Très vite, la chouette et l’astre étaient devenus très amis. Tous deux n’avaient désormais qu’un souhait, celui de passer le reste de leurs nuits ensemble; en fait ils s’entendaient si bien que l’astre demanda à la chouette de l’épouser. Elle accepta.
Le couple se retrouvait donc chaque nuit lorsque l’astre descendait du ciel à presque toucher Bornéo; un fils naquit qui ressemblait fort à sa mère ; il avait un teint de lune. L’enfant était tout simplement magnifique, la plus grande fierté de ses parents.
Au fil du temps et alors que l’enfant grandissait, l’astre Lune s’aventurait de plus en plus haut dans le ciel pour y trouver sa place. Les journées devinrent de plus en plus longues et les nuits en famille de plus en plus courtes. L’astre Lune qui souffrait pourtant de son éloignement ne pouvait rien faire qu’obéir aux lois mystérieuses de la création de l’univers; c’était sa destinée. Il décida donc d’emmener femme et enfant avec lui dans le cosmos et fit part de son intention à la chouette qui demanda à réfléchir. Il lui faudrait tout de même de quitter sa terre natale de Bornéo pour un coin inconnu de l’univers et changer totalement de vie !

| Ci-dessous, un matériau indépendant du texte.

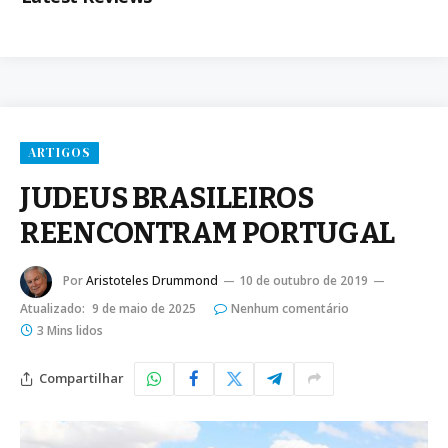
ARTIGOS
JUDEUS BRASILEIROS
REENCONTRAM PORTUGAL
Por
Aristoteles Drummond
10 de outubro de 2019
Atualizado:
9 de maio de 2025
Nenhum comentário
3 Mins lidos
Compartilhar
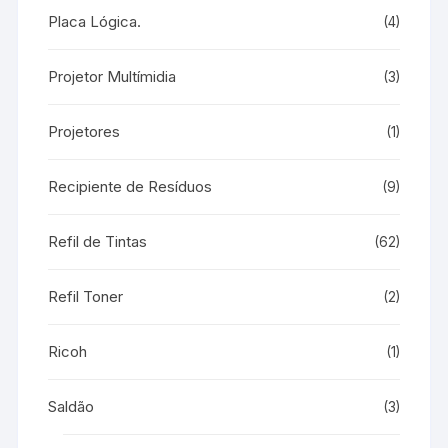
Placa Lógica.
(4)
Projetor Multímidia
(3)
Projetores
(1)
Recipiente de Resíduos
(9)
Refil de Tintas
(62)
Refil Toner
(2)
Ricoh
(1)
Saldão
(3)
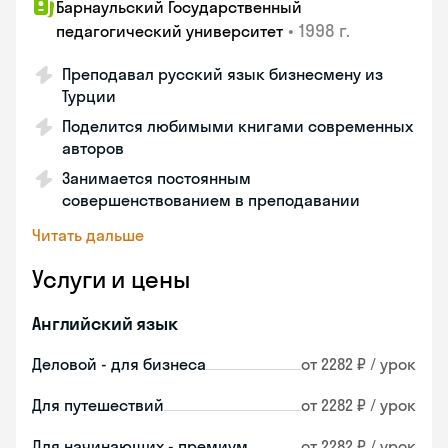
Барнаульский Государственный
•
1998 г.
педагогический университет
Преподавал русский язык бизнесмену из
Турции
Поделится любимыми книгами современных
авторов
Занимается постоянным
совершенствованием в преподавании
Читать дальше
Услуги и цены
Английский язык
Деловой - для бизнеса
от 2282 ₽ / урок
Для путешествий
от 2282 ₽ / урок
Для начинающих - премиум
от 2282 ₽ / урок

Nuit après nuit l’astre repartait sans réponse. Certes la chouette aimait son compagnon et souhaitait vivre avec le père de son enfant mais son cœur était tiraillé sans merci entre son amour et la peur de l’inconnu. La tension monta finalement entre les époux jusqu'à ce qu’à bout de patience l’astre en vint à poser un ultimatum à la chouette qui dans notre parler moderne correspondrait à ceci: « Tu me suis ou on divorce ! ». Elle choisit le divorce et tous deux entamèrent de se disputer la garde de l’enfant ; la première famille dysfonctionnelle était née.
Les nuits devinrent invivables. Qu’était-il advenu de l’amour qui avait uni ces deux là ? Les conversations étaient devenues disputes aggravées. Tous deux souhaitaient garder l’enfant ; ils finirent par prendre en commun la décision qui leur paraissait la plus équitable : ils partagèrent l’enfant ; littéralement.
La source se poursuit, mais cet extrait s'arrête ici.